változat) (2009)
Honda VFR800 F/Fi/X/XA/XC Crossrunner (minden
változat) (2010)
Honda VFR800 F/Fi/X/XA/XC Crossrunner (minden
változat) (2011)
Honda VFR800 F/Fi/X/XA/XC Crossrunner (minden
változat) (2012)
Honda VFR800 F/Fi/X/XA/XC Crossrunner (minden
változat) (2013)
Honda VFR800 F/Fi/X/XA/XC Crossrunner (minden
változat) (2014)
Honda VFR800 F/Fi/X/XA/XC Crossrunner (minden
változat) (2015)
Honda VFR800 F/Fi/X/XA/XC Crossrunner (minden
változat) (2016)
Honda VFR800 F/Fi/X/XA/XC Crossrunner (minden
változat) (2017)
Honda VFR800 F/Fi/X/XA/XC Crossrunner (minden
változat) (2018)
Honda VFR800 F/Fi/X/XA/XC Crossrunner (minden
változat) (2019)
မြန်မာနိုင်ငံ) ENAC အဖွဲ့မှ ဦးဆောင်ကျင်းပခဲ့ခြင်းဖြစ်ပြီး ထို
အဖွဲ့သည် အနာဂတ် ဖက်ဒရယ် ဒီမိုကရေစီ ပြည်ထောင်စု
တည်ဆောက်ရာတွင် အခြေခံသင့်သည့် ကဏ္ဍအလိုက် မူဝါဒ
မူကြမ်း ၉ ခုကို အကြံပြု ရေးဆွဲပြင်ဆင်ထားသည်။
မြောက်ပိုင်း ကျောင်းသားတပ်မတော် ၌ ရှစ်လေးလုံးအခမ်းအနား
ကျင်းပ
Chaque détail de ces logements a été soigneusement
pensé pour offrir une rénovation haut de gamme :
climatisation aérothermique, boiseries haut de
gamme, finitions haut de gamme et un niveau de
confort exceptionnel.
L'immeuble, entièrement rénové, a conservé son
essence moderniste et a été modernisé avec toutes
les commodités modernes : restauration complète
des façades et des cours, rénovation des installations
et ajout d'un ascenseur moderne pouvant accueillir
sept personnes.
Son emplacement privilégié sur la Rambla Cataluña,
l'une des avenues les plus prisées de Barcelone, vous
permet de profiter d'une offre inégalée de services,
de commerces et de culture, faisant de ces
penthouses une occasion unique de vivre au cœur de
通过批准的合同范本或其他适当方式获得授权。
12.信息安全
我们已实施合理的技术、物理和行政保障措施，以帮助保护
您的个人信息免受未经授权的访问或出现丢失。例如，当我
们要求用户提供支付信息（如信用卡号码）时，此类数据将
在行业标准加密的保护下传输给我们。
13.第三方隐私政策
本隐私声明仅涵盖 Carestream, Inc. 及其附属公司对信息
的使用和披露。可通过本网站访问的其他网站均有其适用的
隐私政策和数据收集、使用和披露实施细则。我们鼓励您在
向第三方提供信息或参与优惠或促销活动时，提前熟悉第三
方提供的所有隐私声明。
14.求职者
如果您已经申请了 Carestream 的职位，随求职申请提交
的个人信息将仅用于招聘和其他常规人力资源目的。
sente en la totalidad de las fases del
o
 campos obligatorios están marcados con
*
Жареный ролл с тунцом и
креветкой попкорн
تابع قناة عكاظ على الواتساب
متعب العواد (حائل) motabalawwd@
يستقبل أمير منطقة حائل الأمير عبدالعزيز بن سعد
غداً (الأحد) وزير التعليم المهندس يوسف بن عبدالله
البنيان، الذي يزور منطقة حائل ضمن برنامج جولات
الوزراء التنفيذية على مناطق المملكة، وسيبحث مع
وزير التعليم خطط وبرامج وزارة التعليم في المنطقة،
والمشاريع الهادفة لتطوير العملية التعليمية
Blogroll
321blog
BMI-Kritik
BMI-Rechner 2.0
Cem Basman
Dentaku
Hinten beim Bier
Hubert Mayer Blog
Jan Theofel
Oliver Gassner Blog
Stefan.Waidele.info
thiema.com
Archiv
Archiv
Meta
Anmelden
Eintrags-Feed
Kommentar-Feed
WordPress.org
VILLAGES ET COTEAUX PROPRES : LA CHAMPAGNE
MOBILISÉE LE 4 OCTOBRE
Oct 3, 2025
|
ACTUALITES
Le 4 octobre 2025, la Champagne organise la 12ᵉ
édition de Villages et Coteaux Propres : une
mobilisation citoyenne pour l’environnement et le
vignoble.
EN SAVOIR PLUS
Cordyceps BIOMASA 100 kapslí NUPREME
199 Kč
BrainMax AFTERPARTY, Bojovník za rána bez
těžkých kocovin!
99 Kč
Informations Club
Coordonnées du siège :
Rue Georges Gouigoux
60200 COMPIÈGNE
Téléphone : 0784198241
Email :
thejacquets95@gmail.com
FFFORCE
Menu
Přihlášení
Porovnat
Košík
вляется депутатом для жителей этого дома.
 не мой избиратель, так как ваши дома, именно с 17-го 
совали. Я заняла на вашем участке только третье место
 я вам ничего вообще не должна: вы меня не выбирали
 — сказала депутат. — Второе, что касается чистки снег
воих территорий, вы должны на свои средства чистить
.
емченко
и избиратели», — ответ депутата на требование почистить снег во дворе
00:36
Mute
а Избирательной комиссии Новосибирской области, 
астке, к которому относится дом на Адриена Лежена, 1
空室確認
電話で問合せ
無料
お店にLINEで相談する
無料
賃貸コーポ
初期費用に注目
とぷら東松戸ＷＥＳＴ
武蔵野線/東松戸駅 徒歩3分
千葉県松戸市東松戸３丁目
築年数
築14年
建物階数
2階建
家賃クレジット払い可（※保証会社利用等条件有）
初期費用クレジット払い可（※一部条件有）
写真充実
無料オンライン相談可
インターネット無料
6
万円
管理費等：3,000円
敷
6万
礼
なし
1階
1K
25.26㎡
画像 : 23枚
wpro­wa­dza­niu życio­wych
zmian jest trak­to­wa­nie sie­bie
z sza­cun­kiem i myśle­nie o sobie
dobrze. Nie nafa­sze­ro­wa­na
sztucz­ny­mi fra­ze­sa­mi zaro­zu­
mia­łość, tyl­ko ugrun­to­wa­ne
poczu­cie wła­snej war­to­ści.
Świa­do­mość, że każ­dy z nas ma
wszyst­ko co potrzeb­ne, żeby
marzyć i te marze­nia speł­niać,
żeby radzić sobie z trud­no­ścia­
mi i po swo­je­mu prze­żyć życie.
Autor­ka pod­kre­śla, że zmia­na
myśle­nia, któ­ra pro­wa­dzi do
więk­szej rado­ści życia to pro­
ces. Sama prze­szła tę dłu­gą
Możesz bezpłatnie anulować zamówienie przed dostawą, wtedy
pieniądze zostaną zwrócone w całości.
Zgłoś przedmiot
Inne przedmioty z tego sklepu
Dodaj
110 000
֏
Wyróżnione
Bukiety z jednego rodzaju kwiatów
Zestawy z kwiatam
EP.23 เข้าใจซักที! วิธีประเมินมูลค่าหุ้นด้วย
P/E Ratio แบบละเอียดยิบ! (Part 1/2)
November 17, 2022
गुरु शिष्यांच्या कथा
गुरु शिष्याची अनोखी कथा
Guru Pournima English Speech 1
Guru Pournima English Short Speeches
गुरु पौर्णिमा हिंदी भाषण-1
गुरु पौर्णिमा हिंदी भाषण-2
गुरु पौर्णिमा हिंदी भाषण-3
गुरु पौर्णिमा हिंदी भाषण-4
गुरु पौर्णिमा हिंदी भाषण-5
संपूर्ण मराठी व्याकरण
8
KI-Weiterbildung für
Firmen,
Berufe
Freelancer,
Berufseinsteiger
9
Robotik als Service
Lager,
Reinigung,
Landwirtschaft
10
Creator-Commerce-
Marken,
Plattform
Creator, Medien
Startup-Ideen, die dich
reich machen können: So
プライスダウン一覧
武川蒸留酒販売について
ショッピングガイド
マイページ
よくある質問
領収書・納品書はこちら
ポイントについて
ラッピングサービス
#####
When you reach the line containing "Coordonnées du siège" in the data above, start copying exactly, and stop after the line containing "не мой избиратель, так".

Exercise solution ▸
Coordonnées du siège :
Rue Georges Gouigoux
60200 COMPIÈGNE
Téléphone : 0784198241
Email :
thejacquets95@gmail.com
FFFORCE
Menu
Přihlášení
Porovnat
Košík
вляется депутатом для жителей этого дома.
 не мой избиратель, так как ваши дома, именно с 17-го 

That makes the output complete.